Depression and Anxiety

Psychologists Reveal the Two Words That Can Calm an Upset Child

Learn why saying "right now" validates feelings, reduces emotional intensity, and helps kids regain self-control during tantrums, tears, and moments of frustration

aA

A child's tears, anger, or emotional outburst can be among the most challenging moments for any parent or grandparent. Our instinct is often to reason with the child or solve the problem immediately. However, psychologists say that this is precisely what we should avoid in the heat of the moment. Instead, child mental health experts recommend a surprisingly simple yet effective approach based on just two words: "right now."

Dr. Rebecca Wexner, a clinical child psychologist, and Dr. Adina Chesir, a clinical psychologist in New York, explain that using phrases like "right now" helps children understand that their emotional storm is temporary.

"The words 'right now' provide the perspective children need to remember that feelings are not facts, and they don't last forever," says Dr. Wexner. "Emotions come and go."

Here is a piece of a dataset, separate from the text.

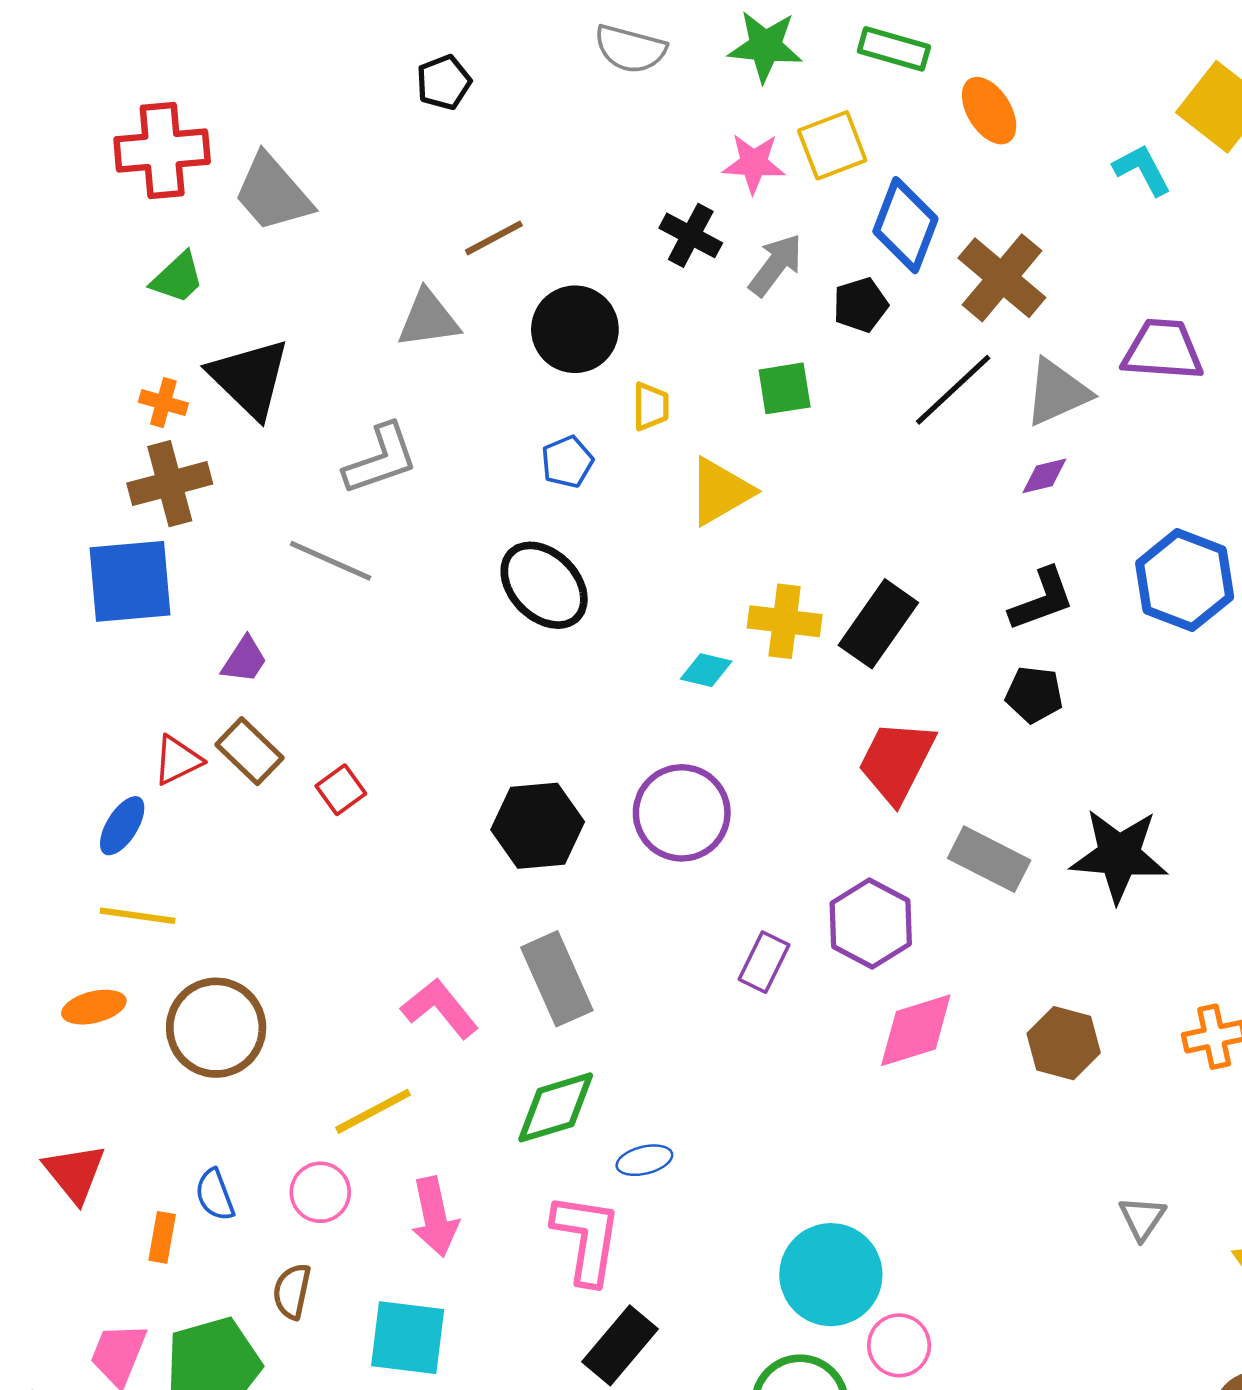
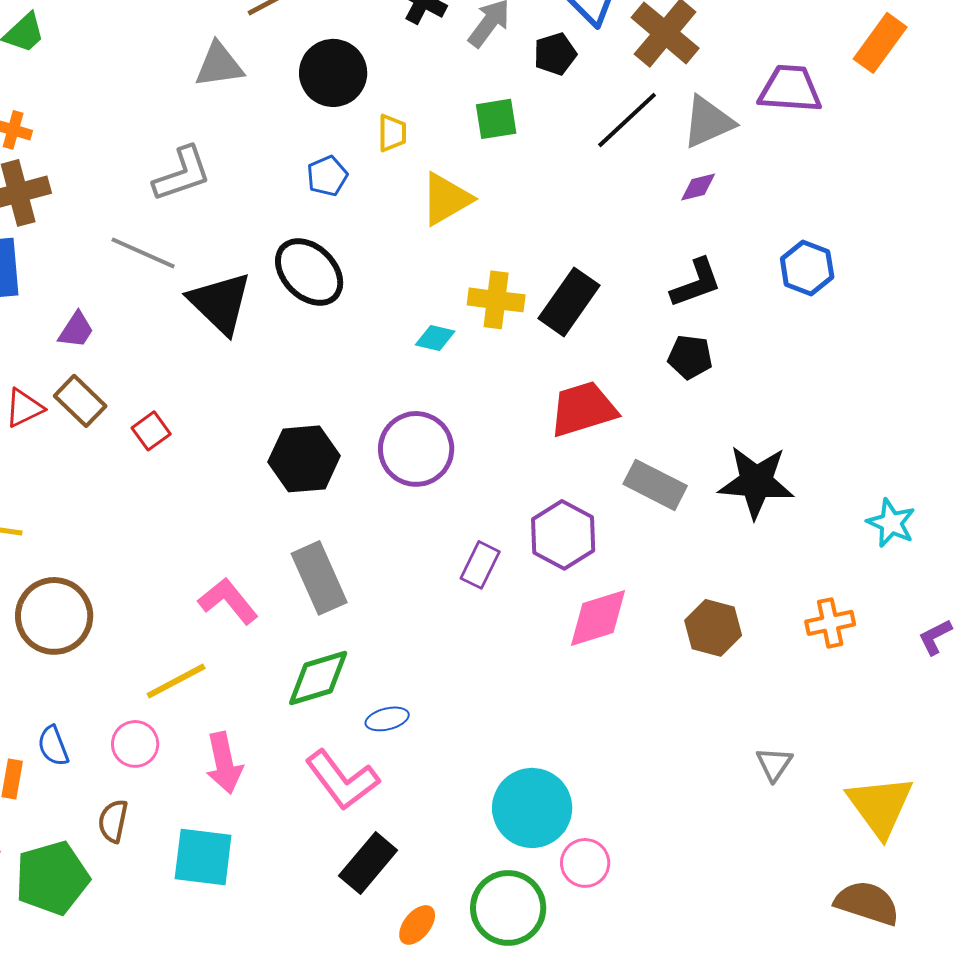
black triangle: (250, 378) -> (220, 303), moved
blue hexagon: (1185, 580) -> (807, 268), size x0.7
red trapezoid: (896, 761) -> (583, 409), turned 46
pink L-shape: (587, 1239) -> (342, 780), turned 134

She adds, "This won't instantly make everything better, but it softens the hardest part of the emotional storm. Often, that softening is enough to help children regain access to their problem-solving skills."

At the same time, she emphasizes that while this phrase can be very effective — especially when used consistently, there is no guarantee that it will work for every child in every situation.

Reflect Their Feelings Instead of Arguing

When a child is overwhelmed, experts recommend simply reflecting back what they are experiencing.

Dr. Adina Chesir explains, "When a child is having an emotional outburst, the best thing you can do is mirror their feelings back to them."

For example, saying, "I can see you're feeling very sad right now," validates the child's emotions and reduces their need to escalate their crying or behavior in order to feel heard.

Experts also recommend lowering both your body position and your voice. Kneeling or sitting at the child's level, speaking softly, and slowing your pace helps a distressed brain process your words more effectively.

Give Simple Physical Tasks

Another helpful strategy is to redirect the child's brain from its emotional center to its higher thinking center through simple physical activities.

Suggestions include:

  • Drinking several large sips of water, which naturally changes breathing patterns.

  • Doing a few jumping jacks or jumps in place to release built-up energy.

  • Asking the child to help find an object somewhere in the house — even if you don't actually need it.

These simple tasks can interrupt the emotional cycle and help children gradually regain self-control.